§ Listed records
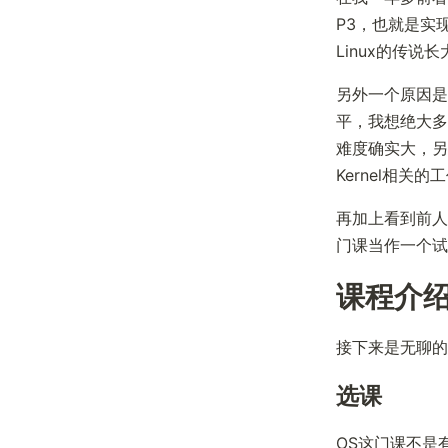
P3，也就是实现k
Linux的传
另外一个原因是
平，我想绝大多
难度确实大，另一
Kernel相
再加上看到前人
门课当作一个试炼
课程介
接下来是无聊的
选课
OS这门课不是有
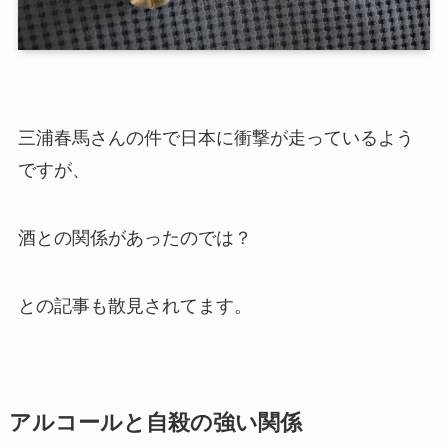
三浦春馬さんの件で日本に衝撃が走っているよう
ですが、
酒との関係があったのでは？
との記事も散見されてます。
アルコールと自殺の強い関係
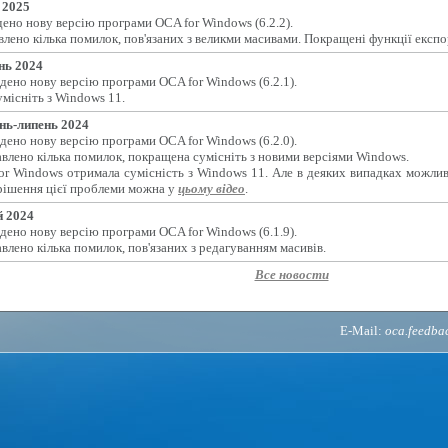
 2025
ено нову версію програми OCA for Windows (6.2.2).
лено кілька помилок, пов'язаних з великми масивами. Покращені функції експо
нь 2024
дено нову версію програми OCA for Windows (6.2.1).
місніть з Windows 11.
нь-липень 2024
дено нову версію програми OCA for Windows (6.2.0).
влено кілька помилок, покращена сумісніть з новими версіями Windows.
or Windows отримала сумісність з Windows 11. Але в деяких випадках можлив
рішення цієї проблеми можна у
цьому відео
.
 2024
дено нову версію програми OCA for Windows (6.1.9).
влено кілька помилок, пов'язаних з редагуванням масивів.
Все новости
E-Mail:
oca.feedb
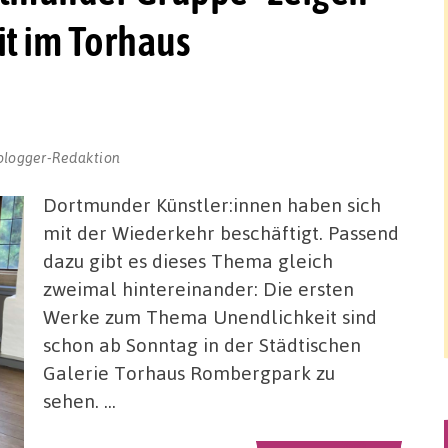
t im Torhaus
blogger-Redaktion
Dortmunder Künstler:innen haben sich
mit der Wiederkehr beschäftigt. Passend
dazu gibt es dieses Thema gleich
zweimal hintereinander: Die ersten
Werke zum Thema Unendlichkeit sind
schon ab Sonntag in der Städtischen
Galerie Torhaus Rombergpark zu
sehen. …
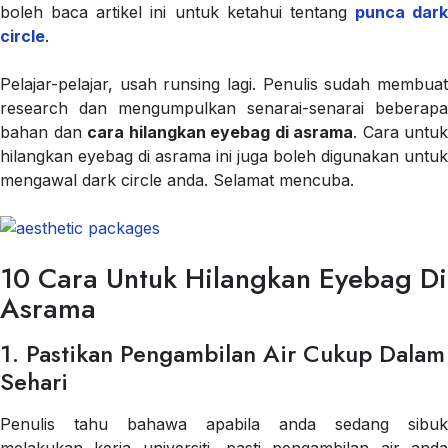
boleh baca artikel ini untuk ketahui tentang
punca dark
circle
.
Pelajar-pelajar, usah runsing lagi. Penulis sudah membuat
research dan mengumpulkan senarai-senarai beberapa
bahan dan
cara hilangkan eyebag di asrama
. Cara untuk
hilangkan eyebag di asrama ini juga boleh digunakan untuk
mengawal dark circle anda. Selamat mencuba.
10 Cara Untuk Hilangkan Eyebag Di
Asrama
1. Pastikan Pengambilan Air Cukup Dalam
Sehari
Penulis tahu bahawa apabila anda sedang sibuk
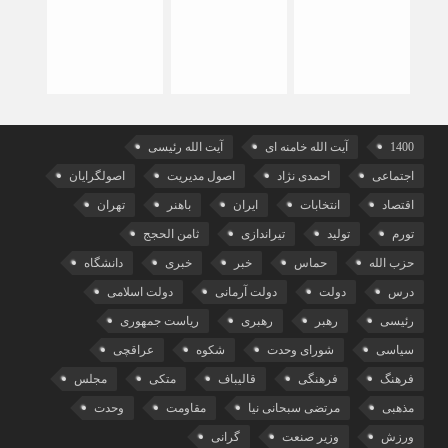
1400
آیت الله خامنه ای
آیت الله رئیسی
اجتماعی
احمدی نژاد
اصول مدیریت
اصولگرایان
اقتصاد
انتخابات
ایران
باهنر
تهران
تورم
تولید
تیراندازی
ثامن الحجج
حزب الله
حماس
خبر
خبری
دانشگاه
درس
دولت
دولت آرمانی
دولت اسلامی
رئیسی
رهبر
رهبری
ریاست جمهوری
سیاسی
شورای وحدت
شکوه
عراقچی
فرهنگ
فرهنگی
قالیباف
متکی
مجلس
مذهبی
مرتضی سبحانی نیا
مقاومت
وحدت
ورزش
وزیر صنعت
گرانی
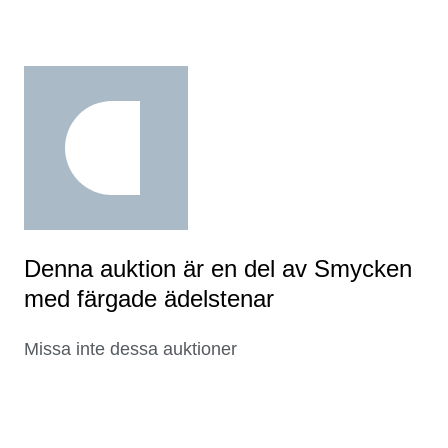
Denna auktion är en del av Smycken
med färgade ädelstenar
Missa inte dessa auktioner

...

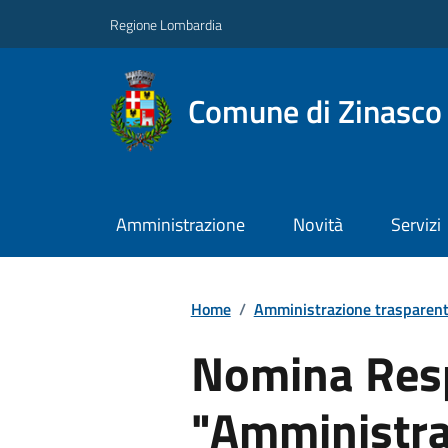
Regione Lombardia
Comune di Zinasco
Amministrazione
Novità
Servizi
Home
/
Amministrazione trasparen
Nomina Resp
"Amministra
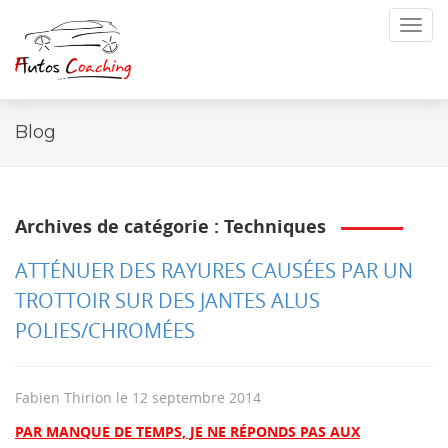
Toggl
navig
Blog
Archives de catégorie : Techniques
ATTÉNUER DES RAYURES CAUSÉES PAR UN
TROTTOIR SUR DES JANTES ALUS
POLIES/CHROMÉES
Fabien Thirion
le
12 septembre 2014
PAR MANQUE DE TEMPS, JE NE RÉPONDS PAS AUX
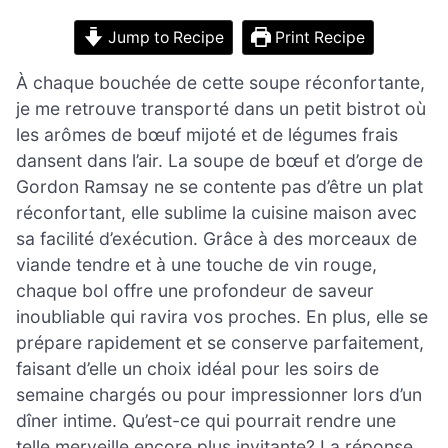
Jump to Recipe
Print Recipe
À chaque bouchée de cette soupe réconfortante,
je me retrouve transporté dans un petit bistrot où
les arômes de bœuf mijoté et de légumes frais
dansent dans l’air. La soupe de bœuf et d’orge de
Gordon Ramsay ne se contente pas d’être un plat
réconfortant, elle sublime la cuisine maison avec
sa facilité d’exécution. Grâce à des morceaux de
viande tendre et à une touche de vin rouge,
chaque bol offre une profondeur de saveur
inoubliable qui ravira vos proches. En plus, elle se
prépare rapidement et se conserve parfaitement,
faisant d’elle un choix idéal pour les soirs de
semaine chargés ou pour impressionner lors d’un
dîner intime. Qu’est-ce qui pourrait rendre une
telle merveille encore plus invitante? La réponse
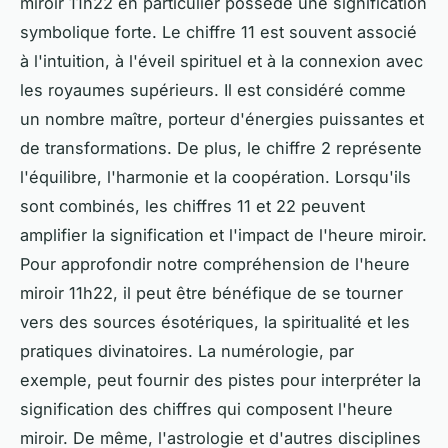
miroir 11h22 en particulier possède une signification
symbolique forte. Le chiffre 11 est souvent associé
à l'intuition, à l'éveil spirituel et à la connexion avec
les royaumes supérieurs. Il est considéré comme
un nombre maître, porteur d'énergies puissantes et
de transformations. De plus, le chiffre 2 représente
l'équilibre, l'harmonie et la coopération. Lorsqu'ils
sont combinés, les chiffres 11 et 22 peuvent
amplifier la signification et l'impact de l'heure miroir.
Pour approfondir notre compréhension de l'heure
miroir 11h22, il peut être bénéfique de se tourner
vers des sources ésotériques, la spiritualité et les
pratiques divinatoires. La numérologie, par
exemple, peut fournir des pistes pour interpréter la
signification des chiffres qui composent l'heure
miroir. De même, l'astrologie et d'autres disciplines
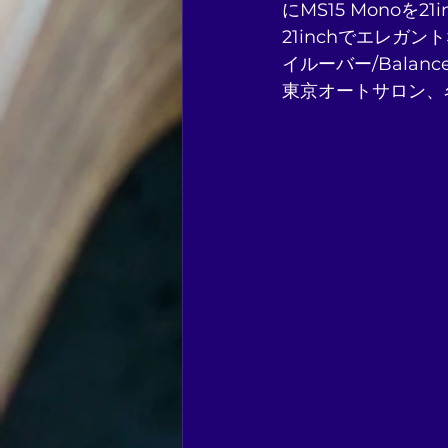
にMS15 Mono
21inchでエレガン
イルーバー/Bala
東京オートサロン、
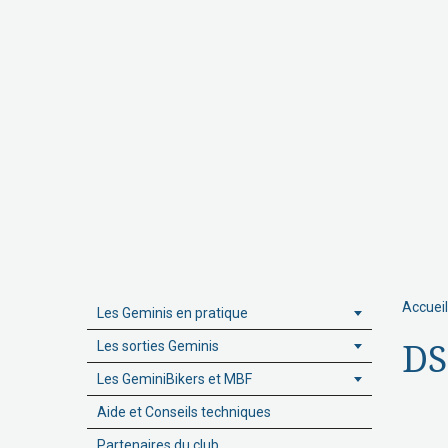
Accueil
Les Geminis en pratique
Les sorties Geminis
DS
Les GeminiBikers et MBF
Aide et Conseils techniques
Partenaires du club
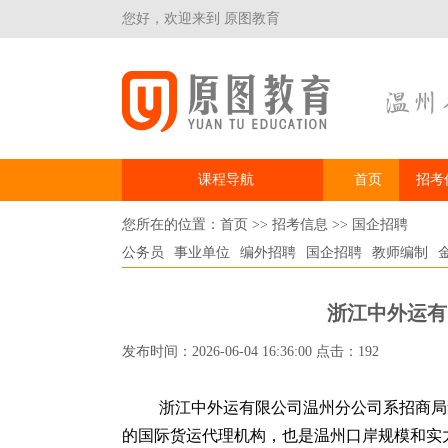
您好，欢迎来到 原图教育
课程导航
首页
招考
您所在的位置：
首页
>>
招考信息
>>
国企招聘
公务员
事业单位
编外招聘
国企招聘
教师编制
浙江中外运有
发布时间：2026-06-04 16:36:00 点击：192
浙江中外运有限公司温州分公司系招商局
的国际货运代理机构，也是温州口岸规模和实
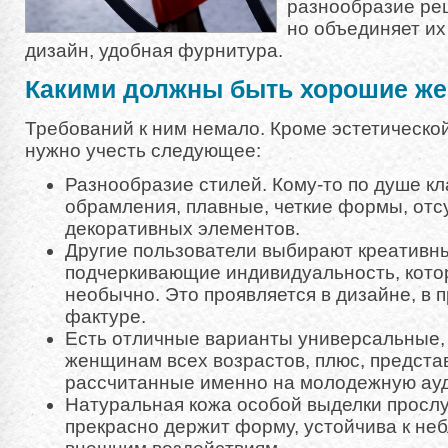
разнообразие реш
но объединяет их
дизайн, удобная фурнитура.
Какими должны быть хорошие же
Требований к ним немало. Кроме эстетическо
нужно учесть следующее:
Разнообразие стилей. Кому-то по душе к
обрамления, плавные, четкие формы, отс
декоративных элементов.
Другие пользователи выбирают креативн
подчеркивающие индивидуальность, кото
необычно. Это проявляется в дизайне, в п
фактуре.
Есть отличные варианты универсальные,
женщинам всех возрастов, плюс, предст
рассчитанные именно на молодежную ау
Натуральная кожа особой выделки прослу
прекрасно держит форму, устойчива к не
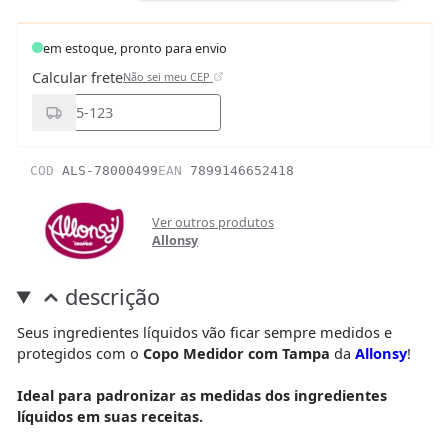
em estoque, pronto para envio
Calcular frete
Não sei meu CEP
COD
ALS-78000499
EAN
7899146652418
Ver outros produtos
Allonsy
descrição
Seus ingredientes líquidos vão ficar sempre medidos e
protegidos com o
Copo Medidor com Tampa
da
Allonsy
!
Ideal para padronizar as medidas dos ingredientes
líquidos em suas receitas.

§ Exercise
Out of the records above, return only the lines from the one with "réconfortant, elle sublime" through the one with "l'équilibre, l'harmonie et", exactly, and none of the pictures.

§ Task solution
réconfortant, elle sublime la cuisine maison avec
sa facilité d’exécution. Grâce à des morceaux de
viande tendre et à une touche de vin rouge,
chaque bol offre une profondeur de saveur
inoubliable qui ravira vos proches. En plus, elle se
prépare rapidement et se conserve parfaitement,
faisant d’elle un choix idéal pour les soirs de
semaine chargés ou pour impressionner lors d’un
dîner intime. Qu’est-ce qui pourrait rendre une
telle merveille encore plus invitante? La réponse
miroir 11h22 en particulier possède une signification
symbolique forte. Le chiffre 11 est souvent associé
à l'intuition, à l'éveil spirituel et à la connexion avec
les royaumes supérieurs. Il est considéré comme
un nombre maître, porteur d'énergies puissantes et
de transformations. De plus, le chiffre 2 représente
l'équilibre, l'harmonie et la coopération. Lorsqu'ils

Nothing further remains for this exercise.